Selon une étude de PwC, menée entre novembre 2015 et janvier 2016 auprès de plus de 2 000 cadres dirigeants d’entreprises industrielles dans 26 pays, dont 101 en France, le digital va envahir les usines.
À l’échelle mondiale, d’ici 2020, les entreprises issues des secteurs industriels étudiés (industries manufacturières, ingénierie et construction, chimie, électronique, transports & logistique, automobile, métaux, aéronautique & défense) investiraient quelque 907 milliards de dollars par an.

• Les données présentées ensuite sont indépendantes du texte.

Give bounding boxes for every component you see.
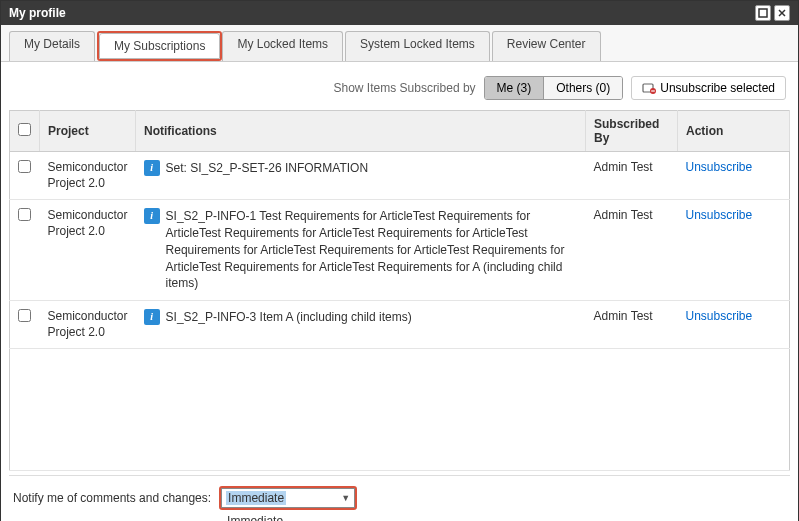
subscribed-by-cell: Admin Test bbox=[586, 200, 678, 301]
select-all-checkbox[interactable] bbox=[18, 123, 31, 136]
notify-dropdown-highlight: Immediate ▼ Immediate Daily Weekly Mute … bbox=[219, 486, 357, 510]
subscribed-by-toggle: Me (3) Others (0) bbox=[484, 76, 624, 100]
notification-cell: i Set: SI_S2_P-SET-26 INFORMATION bbox=[144, 160, 578, 177]
notify-label: Notify me of comments and changes: bbox=[13, 491, 211, 505]
titlebar: My profile bbox=[1, 1, 798, 25]
unsubscribe-link[interactable]: Unsubscribe bbox=[686, 160, 753, 174]
info-icon: i bbox=[144, 309, 160, 325]
notification-text: SI_S2_P-INFO-1 Test Requirements for Art… bbox=[166, 208, 578, 292]
table-header-row: Project Notifications Subscribed By Acti… bbox=[10, 111, 790, 152]
titlebar-buttons bbox=[755, 5, 790, 21]
info-icon: i bbox=[144, 160, 160, 176]
svg-rect-0 bbox=[759, 9, 767, 17]
notification-text: SI_S2_P-INFO-3 Item A (including child i… bbox=[166, 309, 412, 326]
maximize-button[interactable] bbox=[755, 5, 771, 21]
toggle-me[interactable]: Me (3) bbox=[485, 77, 545, 99]
notify-dropdown[interactable]: Immediate ▼ bbox=[221, 488, 355, 508]
notification-cell: i SI_S2_P-INFO-3 Item A (including child… bbox=[144, 309, 578, 326]
project-cell: Semiconductor Project 2.0 bbox=[40, 152, 136, 200]
content-area: Show Items Subscribed by Me (3) Others (… bbox=[1, 62, 798, 521]
notify-dropdown-options: Immediate Daily Weekly Mute All Notifica… bbox=[221, 510, 355, 521]
notification-cell: i SI_S2_P-INFO-1 Test Requirements for A… bbox=[144, 208, 578, 292]
row-checkbox[interactable] bbox=[18, 160, 31, 173]
unsubscribe-selected-label: Unsubscribe selected bbox=[660, 81, 775, 95]
unsubscribe-link[interactable]: Unsubscribe bbox=[686, 309, 753, 323]
row-checkbox[interactable] bbox=[18, 309, 31, 322]
svg-rect-5 bbox=[651, 90, 655, 91]
header-project[interactable]: Project bbox=[40, 111, 136, 152]
table-row: Semiconductor Project 2.0 i Set: SI_S2_P… bbox=[10, 152, 790, 200]
table-row: Semiconductor Project 2.0 i SI_S2_P-INFO… bbox=[10, 200, 790, 301]
header-notifications[interactable]: Notifications bbox=[136, 111, 586, 152]
filter-bar: Show Items Subscribed by Me (3) Others (… bbox=[9, 70, 790, 106]
header-action[interactable]: Action bbox=[678, 111, 790, 152]
tab-my-subscriptions[interactable]: My Subscriptions bbox=[99, 33, 220, 59]
tab-my-locked-items[interactable]: My Locked Items bbox=[222, 31, 343, 61]
window-title: My profile bbox=[9, 6, 66, 20]
tab-bar: My Details My Subscriptions My Locked It… bbox=[1, 25, 798, 62]
unsubscribe-icon bbox=[642, 81, 656, 95]
subscribed-by-cell: Admin Test bbox=[586, 152, 678, 200]
table-empty-space bbox=[10, 349, 790, 471]
table-row: Semiconductor Project 2.0 i SI_S2_P-INFO… bbox=[10, 301, 790, 349]
info-icon: i bbox=[144, 208, 160, 224]
chevron-down-icon: ▼ bbox=[341, 493, 350, 503]
project-cell: Semiconductor Project 2.0 bbox=[40, 200, 136, 301]
unsubscribe-link[interactable]: Unsubscribe bbox=[686, 208, 753, 222]
profile-window: My profile My Details My Subscriptions M… bbox=[0, 0, 799, 521]
row-checkbox[interactable] bbox=[18, 208, 31, 221]
subscribed-by-cell: Admin Test bbox=[586, 301, 678, 349]
subscriptions-table: Project Notifications Subscribed By Acti… bbox=[9, 110, 790, 471]
tab-my-subscriptions-highlight: My Subscriptions bbox=[97, 31, 222, 61]
tab-review-center[interactable]: Review Center bbox=[492, 31, 601, 61]
header-subscribed-by[interactable]: Subscribed By bbox=[586, 111, 678, 152]
notify-row: Notify me of comments and changes: Immed… bbox=[9, 475, 790, 520]
unsubscribe-selected-button[interactable]: Unsubscribe selected bbox=[631, 76, 786, 100]
project-cell: Semiconductor Project 2.0 bbox=[40, 301, 136, 349]
close-button[interactable] bbox=[774, 5, 790, 21]
header-checkbox-col bbox=[10, 111, 40, 152]
notify-dropdown-value: Immediate bbox=[226, 491, 286, 505]
filter-label: Show Items Subscribed by bbox=[334, 81, 476, 95]
notify-dropdown-wrap: Immediate ▼ Immediate Daily Weekly Mute … bbox=[219, 486, 357, 510]
notify-option-immediate[interactable]: Immediate bbox=[221, 510, 355, 521]
tab-system-locked-items[interactable]: System Locked Items bbox=[345, 31, 490, 61]
notification-text: Set: SI_S2_P-SET-26 INFORMATION bbox=[166, 160, 369, 177]
toggle-others[interactable]: Others (0) bbox=[544, 77, 622, 99]
tab-my-details[interactable]: My Details bbox=[9, 31, 95, 61]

Cette transformation vers une « smart factory » vise à réaliser de nouveaux gains de compétitivité. Avec l’Usine 4.0, il s’agit donc de faire mieux avec des moyens toujours plus intelligents. « Le Big data et l’internet des objets sont indispensables à l’optimisation des flux logistiques et des chaines de production afin de satisfaire les clients et partenaires. L’analyse de ces importants volumes de données fournis par des capteurs permet par exemple d’accroître la maintenance prédictive. Enfin, l’industrie automobile et les raffineries peuvent faire d’importantes économies en s’équipant de capteurs capables d’alerter les équipes de maintenance et garantir une continuité de productivité accrue », explique Philippe Meleard, vice-président marketing & Communication chez Sogeti High Tech, filiale à 100 % du groupe Capgemini.
Mais cette même étude de PwC relève aussi l’inquiétude des dirigeants vis-à-vis des risques de cyberattaques. Principaux objectifs : le vole de données sensibles et la paralysie des outils de production. La situation est d’autant plus alarmante que ces attaques sont en constante progression avec une augmentation de 51 % en 2015.
Les techniques d’infection sont connus comme le rappelle la start-up française Sentryo spécialisée dans la sécurité des réseaux industriels. La première consiste à introduire un code malveillant via le système informatique de l’usine, pour accéder aux réseaux industriels. Outre les fameuses pièces jointes, il y a aussi les clés USB (ou un appareil mobile). C’est ce type de périphérique qui a été utilisé pour infecter une usine d’enrichissement d’uranium iranienne avec le virus Stuxnet.
L’infection par l’insertion d’une clé USB est efficace, car elle repose sur un ressort humain bien connu : la curiosité. En mars dernier, des chercheurs américains ont réparti près de 300 clés USB sur des campus en modifiant leur apparence (avec une étiquette « Confidentiel », avec le logo d’une société high-tech…). Résultat : 98 % des clés ont été récupérées par des passants et presque la moitié (45 %) ont été insérées et des fichiers ouverts.
La seconde technique consiste à identifier la cible sur le réseau industriel. Une fois à l’intérieur du système d’information, un virus va lancer des tests de « découverte ». « Cela se matérialisera, par exemple, par un envoi en masse de messages à toutes les adresses possibles du réseau, par le biais d’un scan. C’est ce que fait le Cheval de Troie BlackEnergy, malware qui serait à l’origine de l’attaque d’une centrale ukrainienne », indiquent les chercheurs de Sentryo.
Enfin, la dernière méthode possible consiste à lancer une attaque de « déni de service » (DoS – « Denial of Service »). Une attaque DoS vise à rendre un serveur, un service ou une infrastructure indisponibles en surchargeant la bande passante du serveur, ou en accaparant ses ressources jusqu’à épuisement. Une multitude de requêtes sont envoyées simultanément, depuis de multiples points du Net. L’intensité de ce « tir croisé » rend le service instable, ou pire, indisponible.
Lancée contre une centrale électrique, par exemple, une attaque DoS se matérialise par un arrêt de la distribution d’électricité à la population, comme ce fut le cas en Ukraine fin 2015.
« Les techniques et méthodes des hackers ont évolué pour s’adapter au fonctionnement du monde industriel. Les protocoles ne sont plus inconnus, ce qui témoigne de la vulnérabilité de l’Internet industriel, autrefois univers clos et quasiment inaccessible.
Tout n’est pas négatif : des solutions existent, elles passent souvent par une meilleure connaissance de son propre système, des éléments à protéger et des risques », rassure-t-on chez Sentryo.